莎娜丽娃神情渐渐严肃起来,虽然依旧在说雍博文的事情,但话外的意思已经越来越明显,雍博文本就心中有鬼,被莎娜丽娃这么一说,立时就有些不安。
难道莎娜丽娃知道了乌丽亚娜的事情?不可能啊,这件事情就算是在chun城,也只有那么几个人知道,她是从哪里得来的消息。她现在在这里说这些话是什么意思?

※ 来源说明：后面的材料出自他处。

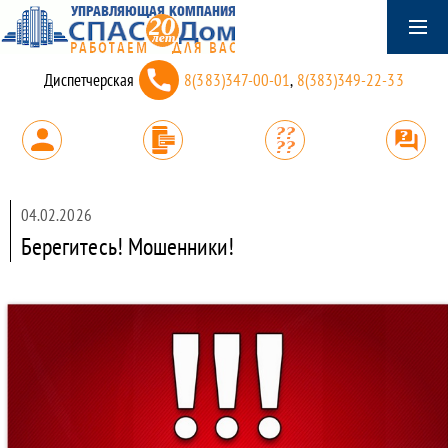
Диспетчерская
8(383)347-00-01
,
8(383)349-22-33
04.02.2026
Берегитесь! Мошенники!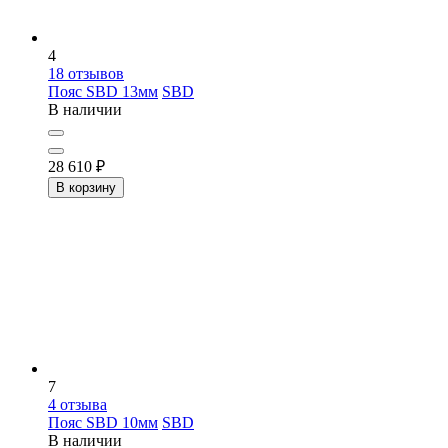
4
18
отзывов
Пояс SBD 13мм
SBD
В наличии
28 610
₽
В корзину
7
4
отзыва
Пояс SBD 10мм
SBD
В наличии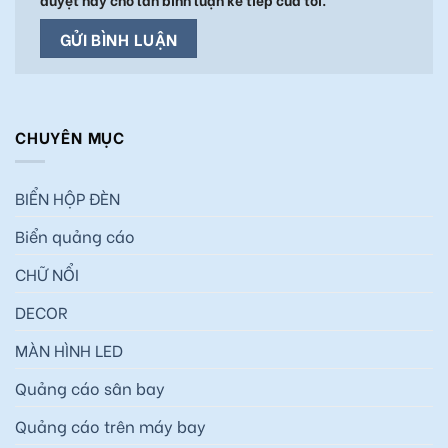
CHUYÊN MỤC
BIỂN HỘP ĐÈN
Biển quảng cáo
CHỮ NỔI
DECOR
MÀN HÌNH LED
Quảng cáo sân bay
Quảng cáo trên máy bay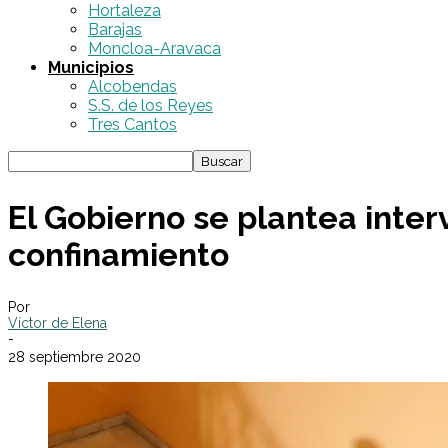
Hortaleza
Barajas
Moncloa-Aravaca
Municipios
Alcobendas
S.S. de los Reyes
Tres Cantos
El Gobierno se plantea inter
confinamiento
Por
Víctor de Elena
-
28 septiembre 2020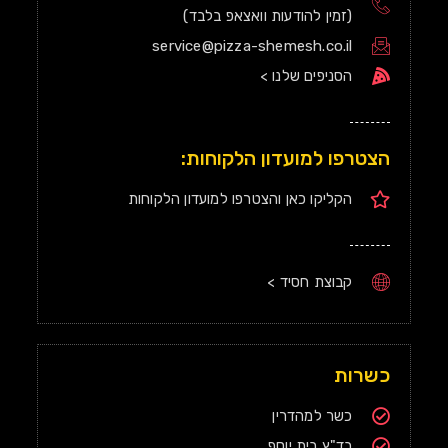
(זמין להודעות וואצאפ בלבד)
service@pizza-shemesh.co.il
הסניפים שלנו >
הצטרפו למועדון הלקוחות:
הקליקו כאן והצטרפו למועדון הלקוחות
קבוצת חסיד >
כשרות
כשר למהדרין
בד"ץ בית יוסף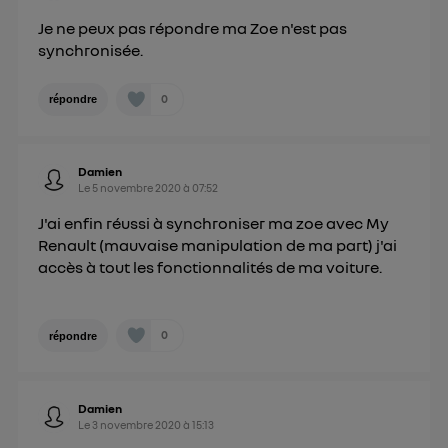
Je ne peux pas répondre ma Zoe n'est pas
synchronisée.
0
répondre
Damien
Le
5 novembre 2020
à
07:52
J'ai enfin réussi à synchroniser ma zoe avec My
Renault (mauvaise manipulation de ma part) j'ai
accès à tout les fonctionnalités de ma voiture.
0
répondre
Damien
Le
3 novembre 2020
à
15:13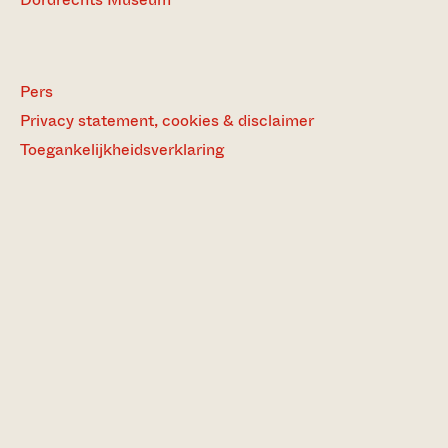
Pers
Privacy statement, cookies & disclaimer
Toegankelijkheidsverklaring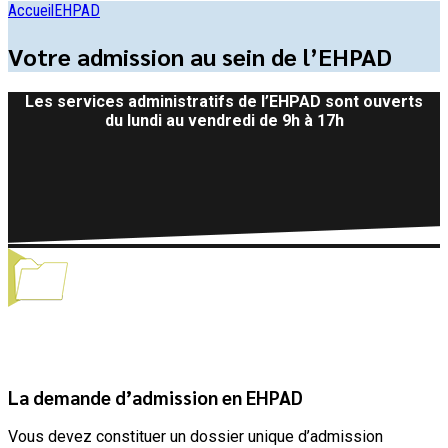
Accueil
EHPAD
Votre admission au sein de l’EHPAD
Les services administratifs de l’EHPAD sont ouverts
du lundi au vendredi de 9h à 17h
La demande d’admission en EHPAD
Vous devez constituer un dossier unique d’admission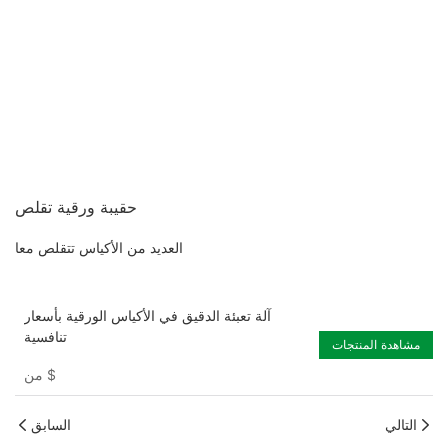
حقيبة ورقية تقلص
العديد من الأكياس تتقلص معا
آلة تعبئة الدقيق في الأكياس الورقية بأسعار
تنافسية
مشاهدة المنتجات
$
من
التالي
السابق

雍博文一面紧张地思索着,一面打着哈哈道:“真要论起这稳定局面的能力来,我是远远不如大小姐你的,玛卡里奇会长突然病重,而俄罗斯法师协会这边还能够运转如常,保证稳定,大小姐你可是功不可没啊,想来也是关键时刻出手,才能收拢会内人心。”
这句话可不仅仅是客套。莎娜丽娃在俄罗斯法师协会内没有正式任职,仅有一个博戈柳布斯基家大小姐和第一顺位继承人的名号,能够在玛卡里奇出问题后,名不正言不顺的情况下,迅速出手,稳定俄罗斯法师协会,这份能力可是钢钢的。
“我只是代表父亲而已,俄罗斯法师协会的意志是属于博戈柳布斯基的,而不是属于莎娜丽娃的。任何企图挑战这一点的人,都必然会失败!”莎娜丽娃淡淡道,“博戈柳布斯基家族传承悠久,任何事情都已经形成了一套固定的规则,可笑的是,总有人看不清楚形势,不自量力地妄图挑战这个规则,必然会遭到失败!”
一句话里,莎娜丽娃连说了两个必然会失败,这意思的指向显然不会是她自己。
“我对俄罗斯法师协会和博戈柳布斯基家族的内部事务没有任何兴趣,也不想干涉,我自己的事情很多,一时半会儿都做不过来,哪有闲心去管别人的事情,所以大小姐你对我说这些,其实是没有必要的。”雍博文摊了下双手,“你看,就好像现在,我跟着这么大一个展团来到俄罗斯,最主要的目的还是能够获得足够丰厚的成果,实现我们两方的双赢,不是吗?”
“我也希望是如此的,只可惜到现在为止,你们依旧对我们实施着武器禁示贸易政策,不然的话,相信我们会是不比东欧法师协会差的大客户。”莎娜丽娃摇头道,“预先设定了立场,想要达成大的成果,那可就真是不容易了。如果你能够取消预设的立场,比如取消对我国的武器禁运政策,就必定能够获得一个极巨大的而且必将是长期稳定的成果,你能够获得巨大的利益,而我们同样也能因此受益,这才是真正的双赢。货卖交战双方,不是每个军火商人最期待的事情吗?”
雍博文默然片刻道:“我说过了鱼承世主席对我的恩德,我一辈子也不会忘记。”顿了顿,却突兀地把话题转到了另一个方面,“听说你曾在美利坚留学?这可真是少见,美利坚没有黑乌鸦的盟校吧。”